Pony.ai is looking to hire a (Senior) Kubernetes Engineer to design, operate, and optimize Kubernetes clusters across hybrid cloud environments to support diverse workloads including large-scale model training and low-latency inference services.
Requirements
- 3+ years of hands-on experience managing Kubernetes clusters in production (EKS/GKE/AKS and/or bare-metal).
- Strong Linux systems background and distributed systems fundamentals (scheduling, reliability, scaling).
- Proven experience with hybrid cloud environments (AWS, GCP, Azure, and on-prem).
- Expertise in containerization (Docker) and Infrastructure-as-Code tools (Terraform, Helm, Ansible, or similar).
- Experience developing and maintaining Kubernetes platform features (operators, CRDs, APIs).
- Solid knowledge of Kubernetes networking (CNI, ingress, service discovery), storage, and compute integrations.

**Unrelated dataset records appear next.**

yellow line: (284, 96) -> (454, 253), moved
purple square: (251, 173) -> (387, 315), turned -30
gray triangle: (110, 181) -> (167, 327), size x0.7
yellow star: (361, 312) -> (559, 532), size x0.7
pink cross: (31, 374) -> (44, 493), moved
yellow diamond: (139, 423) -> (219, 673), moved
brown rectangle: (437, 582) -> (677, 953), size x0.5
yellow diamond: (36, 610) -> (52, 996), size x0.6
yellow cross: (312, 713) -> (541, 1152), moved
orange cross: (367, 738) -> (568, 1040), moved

- Strong understanding of security best practices (RBAC, network policies, secrets).
Responsibilities
- Design, operate, and optimize Kubernetes clusters across hybrid cloud environments (public cloud and on-prem datacenter).
- Support diverse workloads including large-scale model training and low-latency inference services.
- Develop, maintain, and extend Kubernetes platform features (operators, CRDs, APIs) to automate and productize internal use cases.
- Own cluster lifecycle management including upgrades, patching, configuration, and governance.
- Define and enforce best practices for service deployments, security policies, and operational guidelines.
- Contribute to observability and SRE practices to ensure reliability at scale (SLOs, incident reviews, metrics-driven improvements).
- Collaborate with storage, compute, and networking teams (CNI, ingress, service discovery) to enhance automation, availability, and performance.
Other
- Bachelor’s degree in Computer Science, Engineering, or related field, or equivalent experience.
- Effective communication skills and ability to work cross-functionally in a fast-paced environment.
- Provide technical mentorship, documentation, and on-call support for cluster-related incidents.